A nanoparticle-based bio barcode amplification assay (BCA) utilizes gold nanoparticles and magnetic micro particles attached to large numbers of DNA strands and antibodies for a specific disease marker. The marker binds to the nano- and micro particles forming a complex that is separated from the sample using a magnetic field.
Heating the complexes releases the DNA barcodes, which emit an amplified signal due to their large numbers. This BCA technology has been applied to the detection of markers for Alzheimer’s disease and is being investigated for numerous others.

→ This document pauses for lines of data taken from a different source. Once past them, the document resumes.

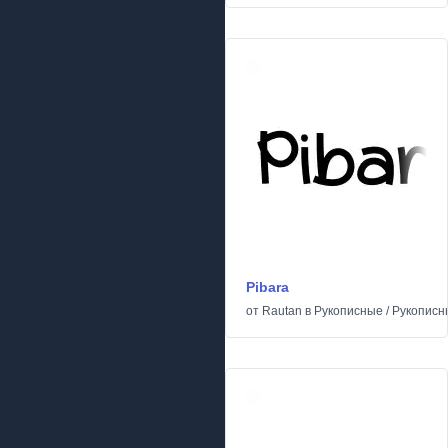
Pibara
от
Rautan
в
Рукописные
/
Рукописн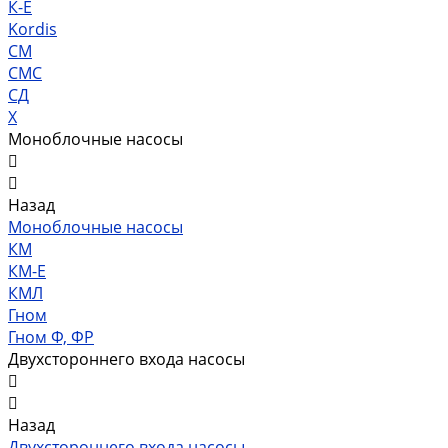
К-Е
Kordis
СМ
СМС
СД
Х
Моноблочные насосы
Назад
Моноблочные насосы
КМ
КМ-Е
КМЛ
Гном
Гном Ф, ФР
Двухстороннего входа насосы
Назад
Двухстороннего входа насосы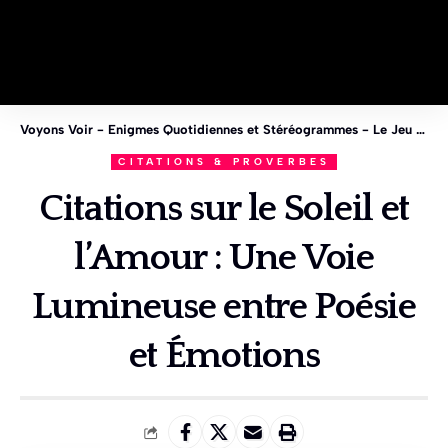
Voyons Voir - Enigmes Quotidiennes et Stéréogrammes - Le Jeu des 1%
CITATIONS & PROVERBES
Citations sur le Soleil et
l’Amour : Une Voie
Lumineuse entre Poésie
et Émotions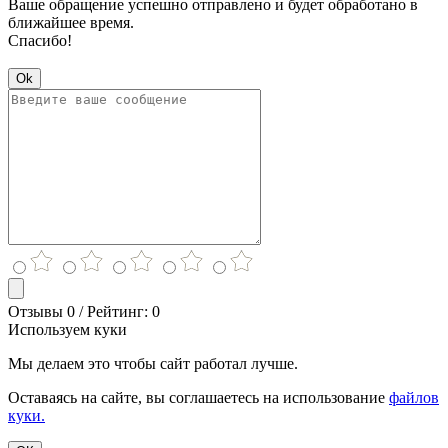
Ваше обращение успешно отправлено и будет обработано в
ближайшее время.
Спасибо!
Ok
Отзывы 0 / Рейтинг: 0
Используем куки
Мы делаем это чтобы сайт работал лучше.
Оставаясь на сайте, вы соглашаетесь на использование
файлов
куки.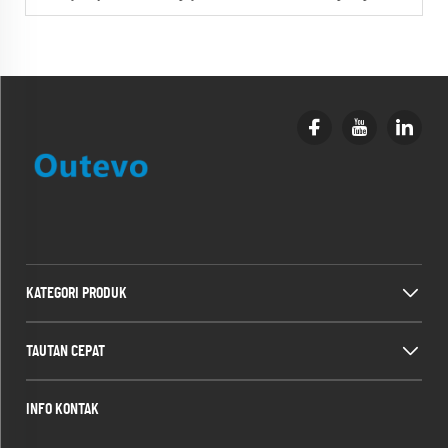
KATEGORI PRODUK
TAUTAN CEPAT
INFO KONTAK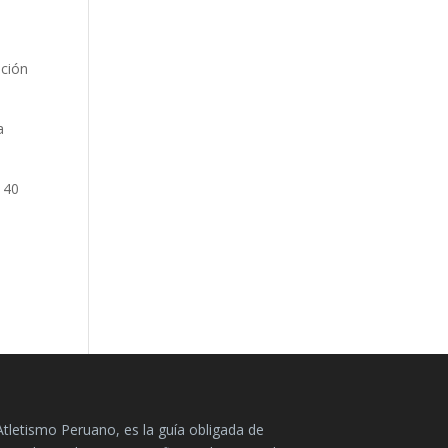
ación
a
 40
Atletismo Peruano, es la guía obligada de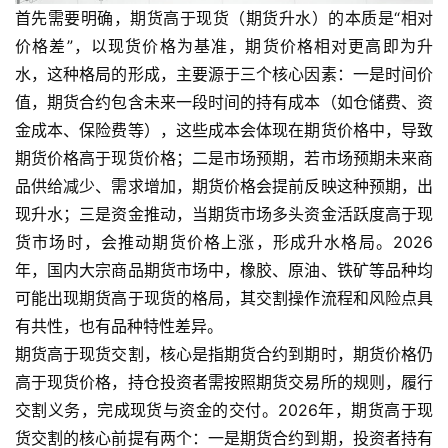
首先需要明确，期货高于现货（期货升水）的本质是“相对
价格差”，以现货价格为基准，期货价格相对更高即为升
水，这种格局的形成，主要源于三个核心因素：一是时间价
值，期货合约包含未来一段时间的持有成本（如仓储费、资
金成本、保险费等），这些成本会体现在期货价格中，导致
期货价格高于现货价格；二是市场预期，若市场预期未来商
品供给减少、需求增加，期货价格会提前反映这种预期，出
现升水；三是资金推动，当期货市场多头资金活跃度高于现
货市场时，会推动期货价格上涨，形成升水格局。2026
年，国内大宗商品期货市场中，橡胶、原油、铁矿等品种均
可能出现期货高于现货的格局，其交割操作流程和风险点具
有共性，也有品种特性差异。
期货高于现货交割，核心是指期货合约到期时，期货价格仍
高于现货价格，持仓投资者需按照期货交易所的规则，履行
交割义务，完成现货与资金的交付。2026年，期货高于现
货交割的核心前提有两个：一是期货合约到期，投资者持有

Targeted drug delivery systems can convey drugs more effectively and/or more conveniently, increase patient compliance, extend the product life cycle, provide product differentiation, and reduce health care costs.
Delivery systems that rely on nanomaterials also allow for targeted delivery of compounds characterized by low oral bioavailability due to poor water solubility, permeability and/or instability and provide for longer sustained and controlled release profiles.
These technologies can increase the potency of traditional small molecule drugs in addition to potentially providing a mechanism for treating previously incurable diseases. The use of magnetic nanoparticles in targeted drug delivery systems is under investigation by several research groups.
Therapeutic drug molecules have been immobilized on the surface of magnetic nanoparticles or nanocrystals and directed to a specific target tissue using a magnetic field gradient. The drug is released by applying a radio frequency (RF) pulse.
Gold coated iron, nickel and cobalt ferromagnetic nanoparticles have been employed in this “tag and drag” approach. In hypothermal treatment, magnetic nanoparticles are directed to diseased tissue containing heat sensitive tumours. An ac magnetic field is applied such that the nanoparticles become heated, causing destruction of the cancerous cells.
More effective radiation therapy for tumour treatment can also be expected using metallic nanoparticles instead of, for example, magnetite. The nanoparticles allow the application of higher dosages of radiation at the tumour while sparing normal tissue.
Numerous other potential applications exist in the medical and pharmaceutical field for nanomaterials from Strem. Areas currently under investigation include gene therapy, antibacterial/antimicrobial agents for burn and wound dressings, repair of damaged retinas, artificial tissues, prosthetics, enhancing signals for magnetic resonance imaging examinations, and as radio frequency controlled switching of complex biochemical processes.